More modestly, display ad revenue rose by 4 percent, just tipping the scales at $5.6 billion.
However, if these rates evoke metaphors like “leaping” and “surging”, the hike in mobile ad revenue was positively Olympian, virtually doubling to a grand total of $1.2 billion. That’s a small total figure compared to its older relatives, but it represents a spectacular 95 percent increase, signaling that mobile site and app models that rely on advertising are really coming into their own.

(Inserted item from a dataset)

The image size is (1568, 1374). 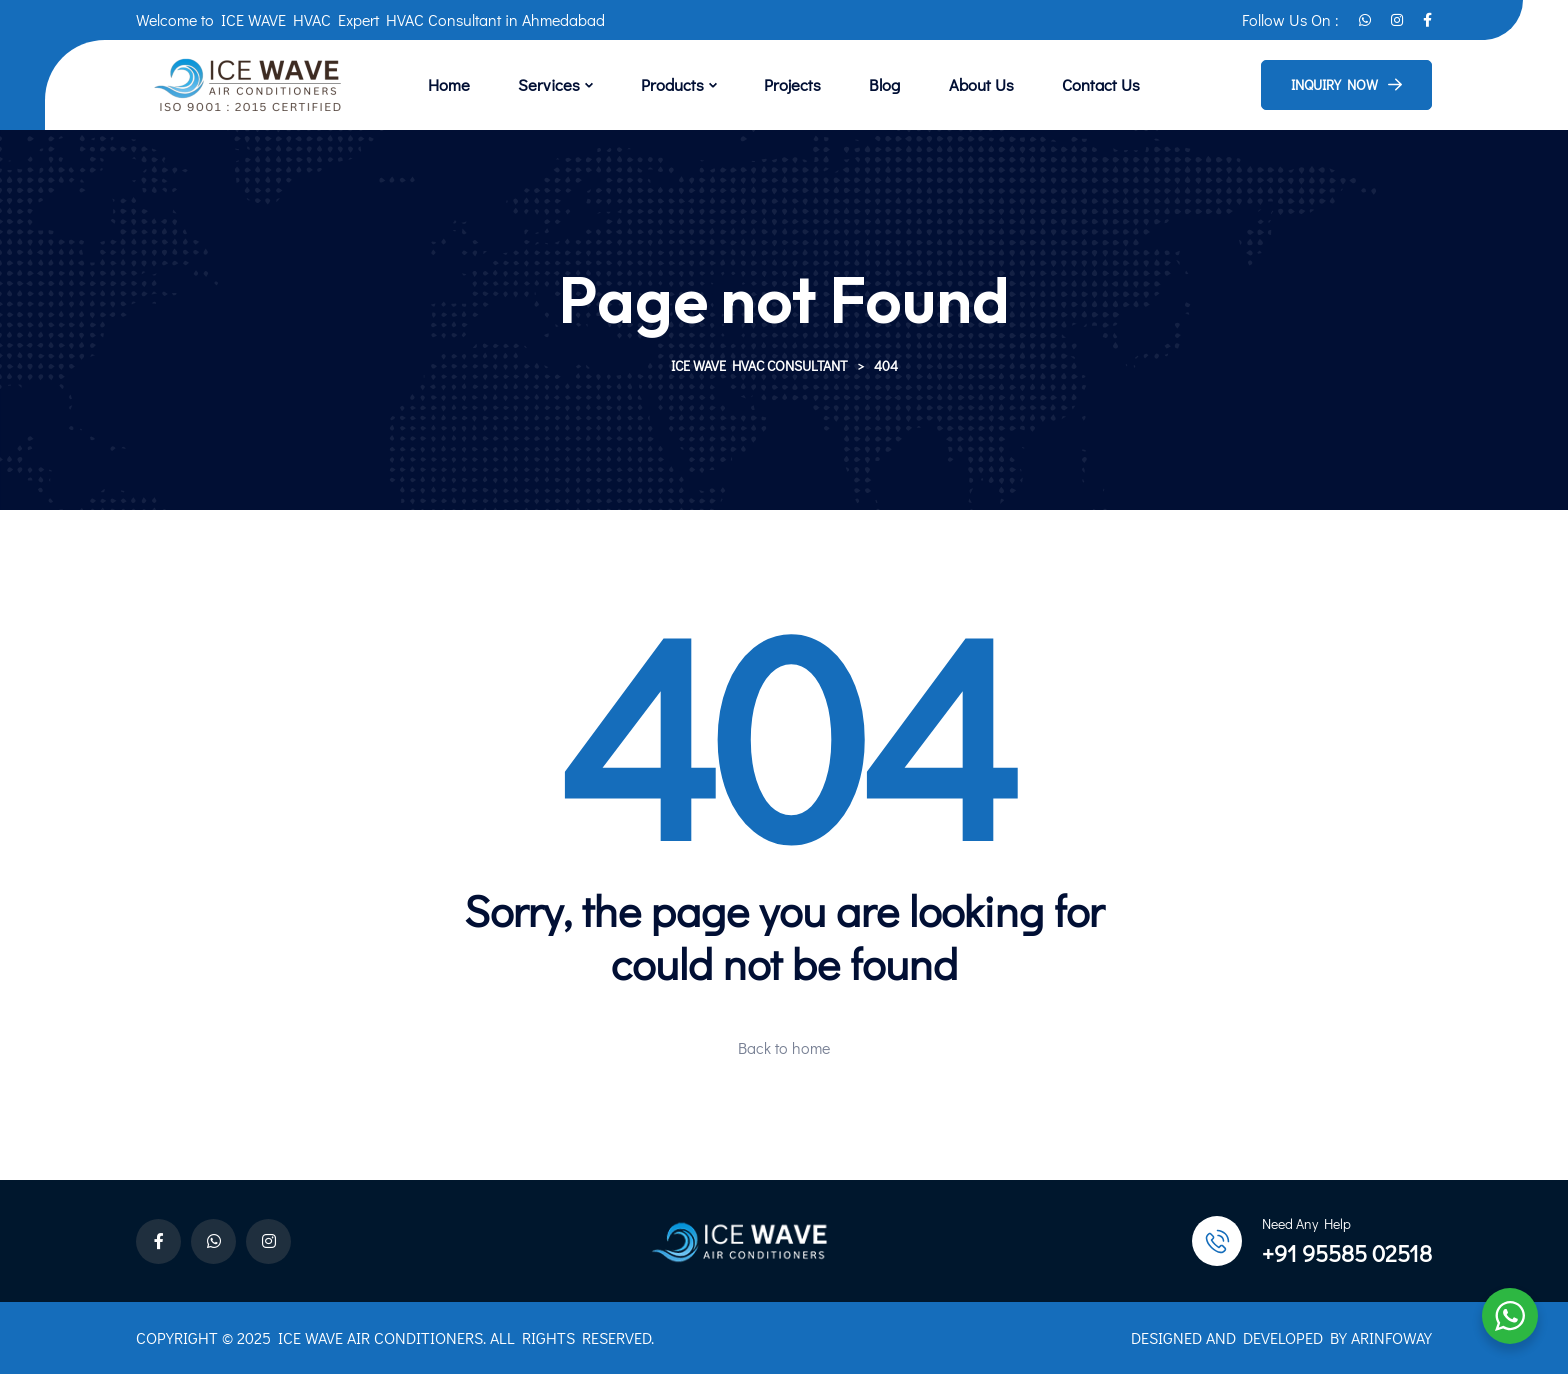 I want to click on +91 95585 02518, so click(x=1347, y=1252).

A comparison with digital advertising may be illuminating here. In its early days between 1996 and 2000, digital ad revenue made triple-digit annual growth figures, ranging between 110 percent and 320 percent. If mobile advertising follows the same pattern, there’s massive scope for growth – a prospect not lost on the Association of Online Publishing, which recently drew attention to the immense untapped potential in the mobile marketplace.
Which ad models?
The IAB data also includes some interesting trends concerning different publisher revenue models. Pay-per-click and other performance based ads grew three points between 2011 and 2012 from 64 percent to 67 percent, while banner ad revenues and related impression based advertising held steady at 31 percent. Hybrid models fared less well, shrinking by 2 percent.